The proposed ordinance would change that, she said. "The large-scale growers moving into our area specifically because we don't have an ordinance will be discouraged and will relocate," Kelsey said.
"I do support this because it still allows legitimate medicinal marijuana growers," she said, "but prohibits the massive grows that are for cartel operations."
Kelsey said illegal marijuana-growing operations have been an ongoing problem in her district, causing many residents feel unsafe in their neighborhoods.
"I have had complaints in my district in the last few years that this has become more of a problem," she said. "They feel that they could be subject to home invasions or theft or robbery, or be mistaken for growers themselves."
Merced County resident Susan Saldana told county supervisors that she worries for her child's safety because of a large marijuana garden near her home.

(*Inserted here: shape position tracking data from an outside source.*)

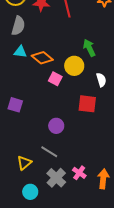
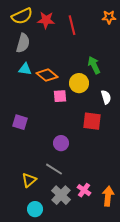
pink square: (55, 79) -> (60, 96), turned -32

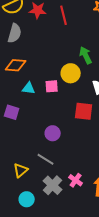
cyan triangle: (25, 69) -> (29, 88), moved
orange diamond: (47, 75) -> (16, 65), moved, turned -35

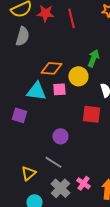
green arrow: (86, 55) -> (93, 58), turned 48
orange diamond: (16, 65) -> (51, 68), moved
cyan triangle: (29, 88) -> (36, 91), size x1.5

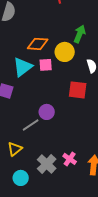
cyan triangle: (36, 91) -> (23, 67), turned -45
gray line: (53, 162) -> (31, 125), moved, turned -66

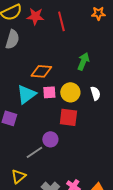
yellow circle: (65, 52) -> (70, 92), moved
red square: (78, 90) -> (68, 117), moved

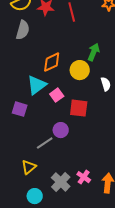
orange diamond: (41, 71) -> (52, 62), turned -30
pink square: (49, 92) -> (57, 95), moved, turned -32
yellow circle: (70, 92) -> (80, 70), moved

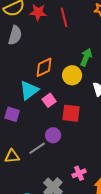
yellow triangle: (29, 167) -> (12, 156), moved, turned 35
pink cross: (84, 177) -> (79, 173), moved, turned 32

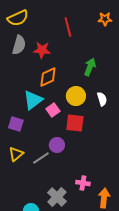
red star: (38, 12) -> (42, 50), moved
yellow circle: (72, 75) -> (76, 96), moved
yellow triangle: (12, 156) -> (16, 154), moved, turned -35
pink cross: (79, 173) -> (83, 183), turned 32

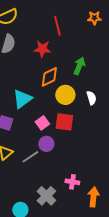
red star: (42, 50) -> (42, 49), moved
orange diamond: (48, 77) -> (49, 77), moved
pink square: (53, 110) -> (42, 123), moved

"I've seen people trying to jump the fence," Saldana said at Tuesday's meeting. "I think this marijuana needs to be locked up not in their back yard. Every day, I stress over thinking someone will break in."
Dos Palos Police Chief Barry Mann supported the effort to regulate medical marijuana in the county, but said it doesn't go far enough.
"I would want to encourage that they eliminate all outdoor grows, and limit growing to only indoors," Mann said. "People not having access to outdoor grows at all is what we should be shooting for to reduce the crime element associated with medical marijuana."
Livingston Police Chief Ruben Chavez agreed, saying his city is considering a medical marijuana ordinance banning outdoor gardens.
"When you have outdoor grows, it does attract a certain element it smells, people know it's there," Chavez said. "It sets itself up as a recipe for violence to occur.
"We support the intent of the (Compassionate Care) Act, but now it's time to modify and morph the laws intended for those medicinal marijuana users for the safety of our community," he said.
Lt. Sam Joseph of the Atwater Police Department said his city recently passed a ban on outdoor marijuana gardens, and that it has helped decrease home invasion robberies.
"The criminals know that those are unmonitored grows that they can take advantage of, so it's an open season for them," Joseph said, adding that the ordinance would help set cultivation limits. "I feel this ordinance would assist county officials in maintaining order with the amount of grows in the county."
The proposed ordinance sought by the Sheriff's Department would limit the cultivation of medical marijuana to 12 plants regardless of the property's size, whether it's indoor or outdoor, or the maturity of the plants.
"This ordinance is much-needed and long overdue," said deputy Delray Shelton, spokesman for the Sheriff's Department.
Merced County follows state law on allowable amounts of medical marijuana, which is a maximum of six mature or 12 immature marijuana plants, in addition to 8 ounces of finished product.
The new ordinance would carry stiffer civil and criminal penalties, including abatement at the owner's expense, an administrative procedure resulting in penalties or a misdemeanor charge resulting in six months in jail and-or a $1,000 fine.